One of the things that is awesome about interviews is learning what we as missionaries need to change to become better. To become the person Heavenly Father wants us to be. To realize we are nothing and need to change. One thing I noticed about myself this week is that I have been enduring my mission. Which really sucks. I have been going through all the hard things and challenges in my mission and I have just been enduring. Even with my companion right now I've been thinking how I just need to endure until the transfer, then the transfer came and it turns out I am still with her and at first I honestly thought, "okay, I just need to endure until the end of August, until the next transfer" but, honestly during interviews I really had a really strong impression to stop. Stop the negative thinking, stop the put downs, stop thinking things in my head that are just making it worse. Instead, I need to seek and look for the positive. I need to recognize my own weaknesses and change myself before I expect others to change. So on Wednesday night I actually apologized to my companion. I just said I am sorry for the person I have been and I will strive to change and strive to help more. I have been really looking for the things she does right instead of the things she does wrong and honestly it has changed my outlook on things a lot. She is really awesome. Honestly she is a really amazing person. I know Heavenly Father has a specific plan for her here on her mission. I can learn so much from her and I am, especially about being humble. She is such a humble person. Just this last week by reflecting back on how much more I enjoy our companionship and how much more unity we have because I am looking at the positive sides.I really do love my companion Sister Tekanene. If you guys met her you would love her too and know exactly what I am talking about. She is beautiful inside and out and of course there are times where we don't get a long and it is hard, but by looking at the positive and reflecting on how I can change it has really changed my outlook on everything.

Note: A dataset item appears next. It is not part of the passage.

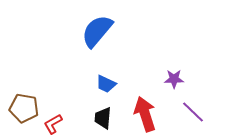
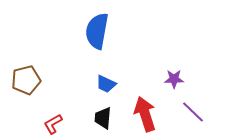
blue semicircle: rotated 30 degrees counterclockwise
brown pentagon: moved 2 px right, 28 px up; rotated 24 degrees counterclockwise
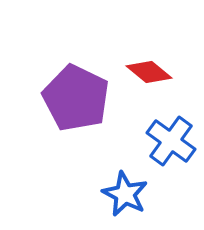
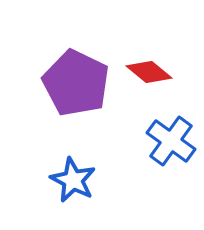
purple pentagon: moved 15 px up
blue star: moved 52 px left, 14 px up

Ether 6:4-12 is honestly a really great scripture passage. I challenge you all to read it and apply to yourselves. I have done this and it really helps when you are going through hard times or struggles or just the challenges of life. So read it huh? :)
I am learning that enduring without enjoying really sucks. I kept looking at the hard things that was happening and how I just need to endure, but I shouldn't just be enduring my mission, I should be enjoying and learning and getting stronger because of the trials and be praising and thanking the Lord for each trial and test he is giving me. I have learned a lot this week personally. And I just thought I would share my thoughts with you about what I am learning on my mission. So enjoy don't just endure.
This week was really cool too because we were able to also talk to Brother John Edwards, he is the Australian in our ward. He was able to go to the temple to do baptisms, his endowment, and his sealing for the first time. He was only baptized a year and a half ago, but he is a huge example. We talked to him about his experience and wow. He is an amazing man. He really is the definition of humble. He continually said "I never would be here if it wasn't for God. God has lead my life ever since I was a boy. I have been through a lot of hardships, but everything was well worth it because of the temple." It was a really cool experience talking to someone who has had a really hard life, but looks for the joys and praises the Lord.
Thank you for everything you do family. You are all so great and I am so EXCITED FOR JENSEN AND QUINCIE TO GET MARRIED!! Ahhhh so when the going get tough keep on keeping on huh? haha Just kidding. Enjoy your marriage don't endure it hahaha I love you both and i'm excited for you. So remember to chose the right and read the scriptures and be happy. I love you all.
Mahal ko kayo,
Sister Barton
Such good advice from Sister Barton. I can so relate to what she says about her companion. I remember feeling the same way. It's nearly impossible to like everything about anyone let alone some one you're spending 24/7 with. It's so much harder than it sounds and I remember praying that I would have more love and compassion for my comps. Service was the answer. I would do small acts of service for them and that always helped me grow closer to them. I love what Makell says... Enjoy don't just endure!